One of my many work and study session while takes her afternoon nap and N watches some Paw Patrol.

This is why I started this blog and started posting on social media more. This endeavour has been the means by which I have been able to create something for myself, outside of my kids and being a stay-at-home mom. It hasn’t been easy because I am also in the middle of preparing for an important wine tasting exam but I have managed.

I treat this blog, my social media managing and my studying as a job and I work at it as such. I work during the little pockets of time I have during the day when I am not entertaining or feeding the kids. When E naps, N gets screen time and I work. When they go to bed I work for a couple of hours. During the weekends Tom is off work so he takes on dad duty and I work for a bit.

We have spent a lot together as a family and that is the one good thing I will take from the mess that has been the last 18 months. N has been helping me with some photos for the blog and instagram. My work is a family affair.

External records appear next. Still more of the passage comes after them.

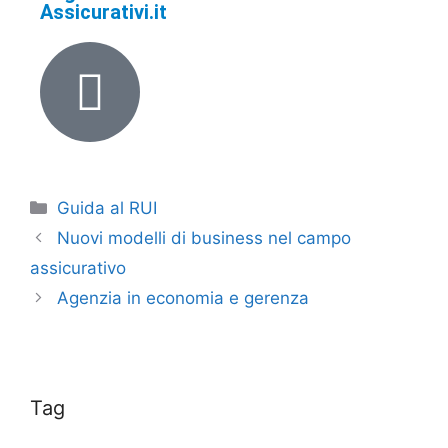
Assicurativi.it
Guida al RUI
Nuovi modelli di business nel campo
assicurativo
Agenzia in economia e gerenza
Tag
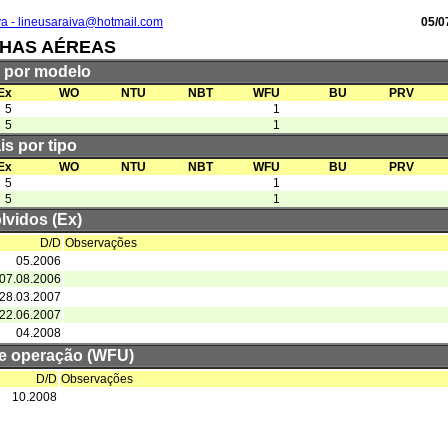
va - lineusaraiva@hotmail.com
05/0
NHAS AÉREAS
s por modelo
Ex
WO
NTU
NBT
WFU
BU
PRV
5
1
5
1
is por tipo
Ex
WO
NTU
NBT
WFU
BU
PRV
5
1
5
1
lvidos (Ex)
D/D
Observações
05.2006
07.08.2006
28.03.2007
22.06.2007
04.2008
de operação (WFU)
D/D
Observações
10.2008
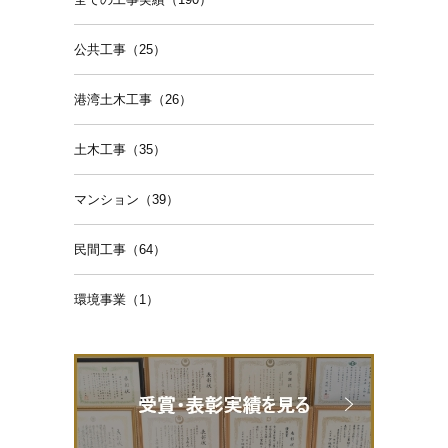
公共工事（25）
港湾土木工事（26）
土木工事（35）
マンション（39）
民間工事（64）
環境事業（1）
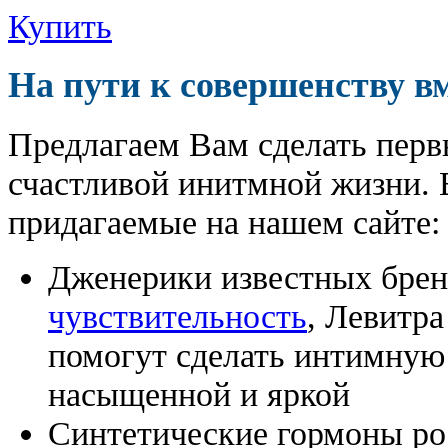
Купить
На пути к совершенству в
Предлагаем Вам сделать перв
счастливой инитмной жизни. 
придагаемые на нашем сайте:
Дженерики известных бре
чувствительность
, Левитра
помогут сделать интимную
насыщенной и яркой
Синтетические гормоны ро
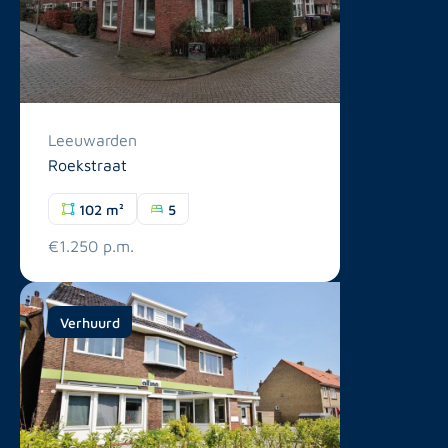
Leeuwarden
Roekstraat
102 m²
5
€1.250 p.m.
Verhuurd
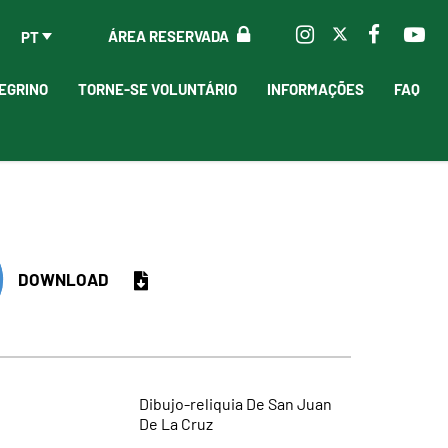
ÁREA RESERVADA
PT
EGRINO
TORNE-SE VOLUNTÁRIO
INFORMAÇÕES
FAQ
DOWNLOAD
Dibujo-reliquia De San Juan
De La Cruz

 I, like other working mothers, sacrifice time with our families and time for ourselves to work, pursue careers, and chase our dreams. A lot has fallen on the shoulders of mothers, fathers, and single parents. So many sacrifices of all kinds have been made to keep our kids happy, educated, and safe. It has been the best of times and it has been the worst. I will forever remember this time as the most trying and the most fulfilling time in my life. While it has been hard we have also come together as a family. We have been together more than we ever had and we have become closer. If that’s the only silver lining that comes out of all this then all the sacrifice would have been worth it.